A. Alvey Discovers the Fire, and the Authorities Investigate.

On Friday morning, February 19, 2016, Alvey left her home with her children, dropped them off at school, and headed to her work office in Paducah. (Alvey EUO, p. 77). Alvey started working for Mass Mutual selling life insurance shortly after a divorce and moving to Paducah from Metropolis. (Alvey Depo., pp. 33-35; Alvey EUO, pp. 17-19). She only stayed at the Paducah office until around 9:00 AM, at which point she headed to Nashville, Tennessee for the weekend to stay with her boyfriend, Toney Standley. (Alvey EUO, p. 77). Standley is a firefighter who Alvey began seeing in 2015. (Alvey EUO, p. 65). Standley lives in Nashville, and Alvey often spent the weekends there. (Alvey EUO, pp. 66-77). Alvey arrived at her work office in Nashville at around noon and had lunch with Standley. (Alvey EUO, pp. 78-80).

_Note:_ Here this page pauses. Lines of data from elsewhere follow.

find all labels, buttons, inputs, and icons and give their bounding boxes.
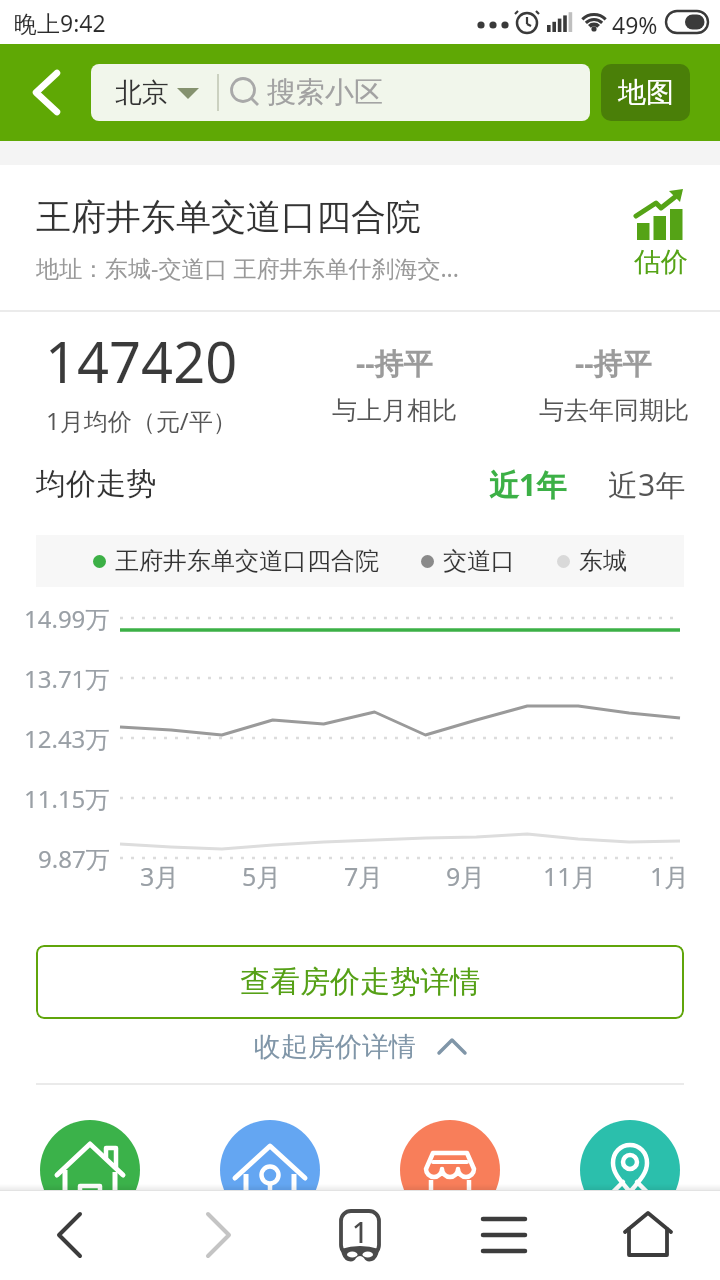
button[interactable] bbox=[400, 1120, 500, 1220]
staticText: 东城 bbox=[579, 546, 627, 576]
button[interactable] bbox=[576, 1190, 720, 1280]
staticText: 1 bbox=[352, 1213, 369, 1251]
staticText: 王府井东单交道口四合院 bbox=[36, 195, 421, 239]
staticText: 3月 bbox=[140, 859, 180, 893]
button[interactable]: 北京 bbox=[91, 64, 590, 121]
staticText: 1月均价（元/平） bbox=[46, 404, 237, 437]
button[interactable]: 收起房价详情 bbox=[0, 1029, 720, 1065]
staticText: 与上月相比 bbox=[332, 395, 457, 426]
staticText: 王府井东单交道口四合院 bbox=[115, 546, 379, 576]
staticText: 13.71万 bbox=[24, 662, 110, 694]
staticText: 近1年 bbox=[489, 464, 567, 505]
button[interactable] bbox=[144, 1190, 288, 1280]
staticText: 11.15万 bbox=[24, 782, 110, 814]
staticText: 与去年同期比 bbox=[539, 395, 689, 426]
staticText: 估价 bbox=[634, 245, 688, 279]
button[interactable]: 查看房价走势详情 bbox=[36, 945, 684, 1019]
button[interactable] bbox=[40, 1120, 140, 1220]
staticText: 近3年 bbox=[608, 464, 686, 505]
staticText: 1月 bbox=[650, 859, 690, 893]
staticText: 搜索小区 bbox=[267, 74, 383, 111]
staticText: --持平 bbox=[356, 343, 433, 383]
staticText: 均价走势 bbox=[36, 465, 156, 503]
button[interactable] bbox=[580, 1120, 680, 1220]
button[interactable]: 近1年 bbox=[489, 464, 567, 505]
staticText: 14.99万 bbox=[24, 602, 110, 634]
button[interactable]: 近3年 bbox=[608, 464, 686, 505]
button[interactable]: 估价 bbox=[634, 189, 688, 279]
button[interactable]: 1 bbox=[288, 1190, 432, 1280]
button[interactable] bbox=[220, 1120, 320, 1220]
staticText: 147420 bbox=[45, 323, 238, 399]
button[interactable]: 地图 bbox=[601, 64, 690, 121]
staticText: 12.43万 bbox=[24, 722, 110, 754]
staticText: 9.87万 bbox=[38, 842, 110, 874]
staticText: --持平 bbox=[575, 343, 652, 383]
button[interactable] bbox=[0, 44, 91, 141]
staticText: 地图 bbox=[618, 75, 674, 110]
button[interactable] bbox=[0, 1190, 144, 1280]
staticText: 晚上9:42 bbox=[14, 7, 106, 38]
staticText: 北京 bbox=[115, 76, 169, 110]
staticText: 地址：东城-交道口 王府井东单什刹海交... bbox=[36, 252, 459, 283]
staticText: 收起房价详情 bbox=[254, 1030, 416, 1064]
staticText: 查看房价走势详情 bbox=[240, 963, 480, 1001]
staticText: 5月 bbox=[242, 859, 282, 893]
button[interactable] bbox=[432, 1190, 576, 1280]
staticText: 11月 bbox=[543, 859, 597, 893]
staticText: 交道口 bbox=[443, 546, 515, 576]
staticText: 49% bbox=[612, 9, 658, 40]
staticText: 9月 bbox=[446, 859, 486, 893]
staticText: 7月 bbox=[344, 859, 384, 893]
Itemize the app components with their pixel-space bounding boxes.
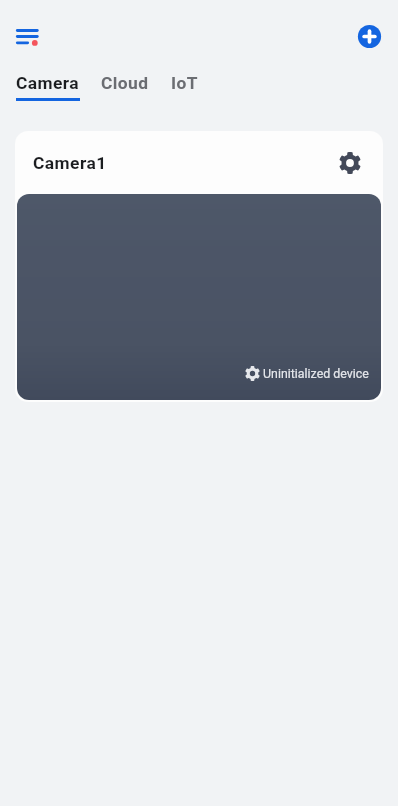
button[interactable]: Camera: [16, 73, 80, 101]
button[interactable]: Camera settings: [333, 146, 367, 180]
button[interactable]: Uninitialized device: [17, 194, 381, 400]
staticText: Camera: [16, 73, 80, 93]
staticText: Uninitialized device: [263, 366, 369, 381]
button[interactable]: Menu: [6, 15, 49, 58]
button[interactable]: Cloud: [101, 73, 149, 101]
button[interactable]: Add device: [349, 16, 390, 57]
staticText: Camera1: [33, 153, 107, 173]
button[interactable]: IoT: [171, 73, 198, 101]
staticText: IoT: [171, 73, 198, 93]
staticText: Cloud: [101, 73, 149, 93]
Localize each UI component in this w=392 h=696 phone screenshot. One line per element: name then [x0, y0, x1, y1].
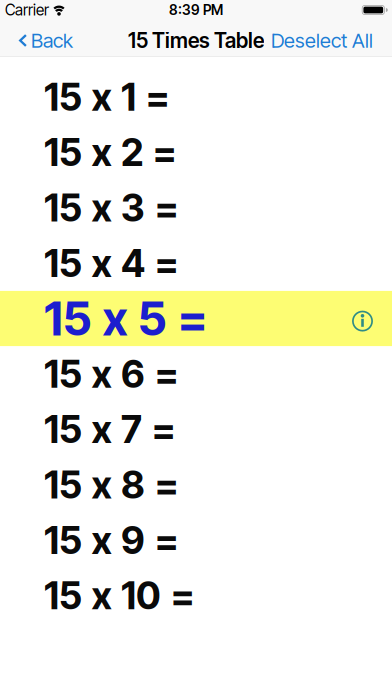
staticText: 15 — [44, 290, 92, 347]
staticText: 15 — [44, 185, 82, 231]
staticText: = — [146, 74, 170, 120]
button[interactable]: 15 — [0, 236, 392, 291]
staticText: 3 — [121, 185, 145, 231]
staticText: 15 — [44, 518, 82, 563]
staticText: х — [92, 462, 112, 508]
staticText: 15 — [44, 351, 82, 397]
button[interactable]: 15 — [0, 69, 392, 125]
button[interactable]: More Info — [352, 306, 373, 332]
button[interactable]: 15 — [0, 180, 392, 236]
staticText: х — [92, 130, 112, 175]
staticText: 9 — [121, 518, 145, 563]
staticText: 7 — [121, 407, 142, 452]
staticText: х — [92, 573, 112, 618]
button[interactable]: 15 — [0, 291, 392, 346]
button[interactable]: 15 — [0, 402, 392, 457]
staticText: 2 — [121, 130, 143, 175]
staticText: = — [154, 185, 178, 231]
staticText: Carrier — [5, 1, 49, 19]
staticText: 15 — [44, 462, 82, 508]
staticText: = — [154, 518, 178, 563]
staticText: = — [152, 130, 176, 175]
staticText: = — [170, 573, 194, 618]
staticText: х — [92, 74, 112, 120]
staticText: 15 — [44, 573, 82, 618]
staticText: = — [178, 290, 208, 347]
button[interactable]: 15 — [0, 125, 392, 180]
staticText: 8 — [121, 462, 145, 508]
staticText: Deselect All — [271, 28, 373, 53]
staticText: 6 — [121, 351, 145, 397]
staticText: = — [152, 407, 176, 452]
staticText: х — [102, 290, 128, 347]
staticText: 4 — [121, 240, 145, 286]
staticText: 15 — [44, 407, 82, 452]
button[interactable]: 15 — [0, 568, 392, 623]
staticText: х — [92, 185, 112, 231]
staticText: 1 — [121, 74, 136, 120]
staticText: 10 — [121, 573, 161, 618]
staticText: 5 — [138, 290, 167, 347]
button[interactable]: 15 — [0, 457, 392, 512]
button[interactable]: Back — [0, 28, 73, 53]
staticText: 15 — [44, 240, 82, 286]
staticText: х — [92, 407, 112, 452]
button[interactable]: Deselect All — [271, 28, 392, 53]
staticText: = — [154, 240, 178, 286]
staticText: = — [154, 462, 178, 508]
staticText: х — [92, 351, 112, 397]
button[interactable]: 15 — [0, 346, 392, 402]
staticText: 15 Times Table — [128, 28, 264, 53]
staticText: х — [92, 240, 112, 286]
button[interactable]: 15 — [0, 512, 392, 568]
staticText: Back — [31, 28, 73, 53]
staticText: х — [92, 518, 112, 563]
staticText: 8:39 PM — [169, 2, 223, 18]
staticText: = — [154, 351, 178, 397]
staticText: 15 — [44, 74, 82, 120]
staticText: 15 — [44, 130, 82, 175]
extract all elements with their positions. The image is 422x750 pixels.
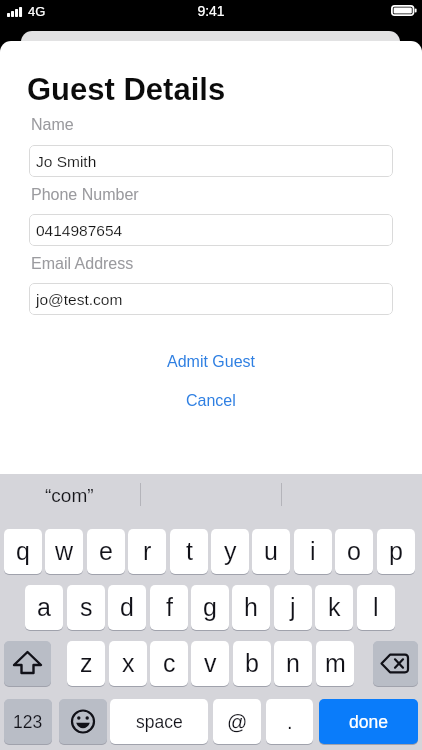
staticText: 0414987654 [36, 222, 123, 239]
button[interactable]: Cancel [0, 388, 422, 414]
staticText: Admit Guest [167, 353, 256, 371]
button[interactable]: a [25, 585, 63, 630]
button[interactable]: k [315, 585, 353, 630]
staticText: q [16, 537, 30, 565]
button[interactable]: jo@test.com [29, 283, 393, 315]
button[interactable]: done [319, 699, 418, 744]
button[interactable]: f [150, 585, 188, 630]
button[interactable]: m [316, 641, 354, 686]
button[interactable]: Emoji [59, 699, 107, 744]
button[interactable]: t [170, 529, 208, 574]
button[interactable]: “com” [45, 485, 94, 506]
staticText: g [203, 593, 217, 621]
button[interactable]: y [211, 529, 249, 574]
button[interactable]: p [377, 529, 415, 574]
button[interactable]: z [67, 641, 105, 686]
staticText: h [244, 593, 258, 621]
staticText: m [325, 649, 346, 677]
button[interactable]: . [266, 699, 313, 744]
button[interactable]: v [191, 641, 229, 686]
button[interactable]: r [128, 529, 166, 574]
staticText: c [163, 649, 176, 677]
staticText: p [389, 537, 403, 565]
staticText: jo@test.com [36, 291, 123, 308]
staticText: l [373, 593, 379, 621]
button[interactable]: u [252, 529, 290, 574]
button[interactable]: n [274, 641, 312, 686]
button[interactable]: Shift [4, 641, 51, 686]
button[interactable]: d [108, 585, 146, 630]
staticText: x [122, 649, 135, 677]
staticText: Jo Smith [36, 153, 97, 170]
staticText: f [166, 593, 173, 621]
button[interactable]: 123 [4, 699, 52, 744]
button[interactable]: Jo Smith [29, 145, 393, 177]
button[interactable]: q [4, 529, 42, 574]
staticText: Email Address [31, 255, 134, 273]
button[interactable]: Admit Guest [0, 349, 422, 375]
staticText: done [349, 712, 388, 732]
staticText: n [286, 649, 300, 677]
button[interactable]: s [67, 585, 105, 630]
button[interactable]: l [357, 585, 395, 630]
button[interactable]: e [87, 529, 125, 574]
staticText: r [143, 537, 152, 565]
staticText: t [186, 537, 193, 565]
button[interactable]: x [109, 641, 147, 686]
button[interactable]: b [233, 641, 271, 686]
button[interactable]: g [191, 585, 229, 630]
button[interactable]: space [110, 699, 208, 744]
staticText: Cancel [186, 392, 236, 410]
button[interactable]: j [274, 585, 312, 630]
staticText: 4G [28, 4, 46, 19]
staticText: i [310, 537, 316, 565]
staticText: o [347, 537, 361, 565]
staticText: space [136, 712, 183, 732]
staticText: b [245, 649, 259, 677]
button[interactable]: w [45, 529, 83, 574]
staticText: y [224, 537, 237, 565]
staticText: 123 [13, 712, 43, 732]
staticText: v [204, 649, 217, 677]
staticText: Name [31, 116, 74, 134]
staticText: j [290, 593, 296, 621]
staticText: u [264, 537, 278, 565]
button[interactable]: i [294, 529, 332, 574]
staticText: z [80, 649, 93, 677]
staticText: w [55, 537, 74, 565]
staticText: Phone Number [31, 186, 139, 204]
button[interactable]: c [150, 641, 188, 686]
staticText: 9:41 [0, 3, 422, 19]
button[interactable]: @ [213, 699, 261, 744]
staticText: Guest Details [27, 72, 226, 107]
staticText: . [287, 711, 293, 733]
staticText: s [80, 593, 93, 621]
button[interactable]: 0414987654 [29, 214, 393, 246]
staticText: k [328, 593, 341, 621]
button[interactable]: Backspace [373, 641, 418, 686]
staticText: @ [227, 711, 248, 733]
button[interactable]: h [232, 585, 270, 630]
staticText: d [120, 593, 134, 621]
button[interactable]: o [335, 529, 373, 574]
staticText: a [37, 593, 51, 621]
staticText: e [99, 537, 113, 565]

Alvey and Standley spent the weekend together in Nashville, and Standley returned with Alvey to Paducah on Monday, February 22, 2016 at around 2:00 PM. (Alvey EUO, pp. 95-96). The two went to a Doctor's appointment for Alvey and then stopped at Gander Mountain to shop afterward. They arrived at Alvey's home at around 4:00 PM. (Alvey EUO, p. 96). Upon arriving, Standley smelled smoke and told Alvey to wait outside while he went in. (Alvey EUO, pp. 96). Standley discovered that there had been a fire in the living room. (Alvey EUO, pp. 98-99). The fire was no longer burning.

Alvey called the non-emergency number for the Paducah Fire Department, and Deputy Fire Chief, Greg Cherry, arrived on scene. (Chief Cherry Depo., p. 14). Upon arrival, Chief Cherry observed no signs of forced entry. (Id. at 37). Chief Cherry concluded that the fire had started in the living room area and thought the fire suspicious because there was no indication that it was accidental. (Id. at 52, 64). After walking through the house, Alvey told Chief Cherry that cash and jewelry were missing, and he called the police. (Id. at 47, 65).

Austin Guill arrived on scene for the Paducah Police Department to investigate the possible theft. Officer Guill also found no signs of forced entry. (Officer Guill Depo., pp. 8-10, 14). Alvey told Officer Guill that around $ 1,500 was missing along with four pieces of jewelry collectively valued at $ 500. (Id. at pp. 21-22). According to Officer Guill, Alvey made no mention of the $ 36,000 ring she would later claim was missing. (Id. at p. 22). Based on Alvey's statements, Officer Guill determined that a detective needed to investigate further. (Id. at p. 27).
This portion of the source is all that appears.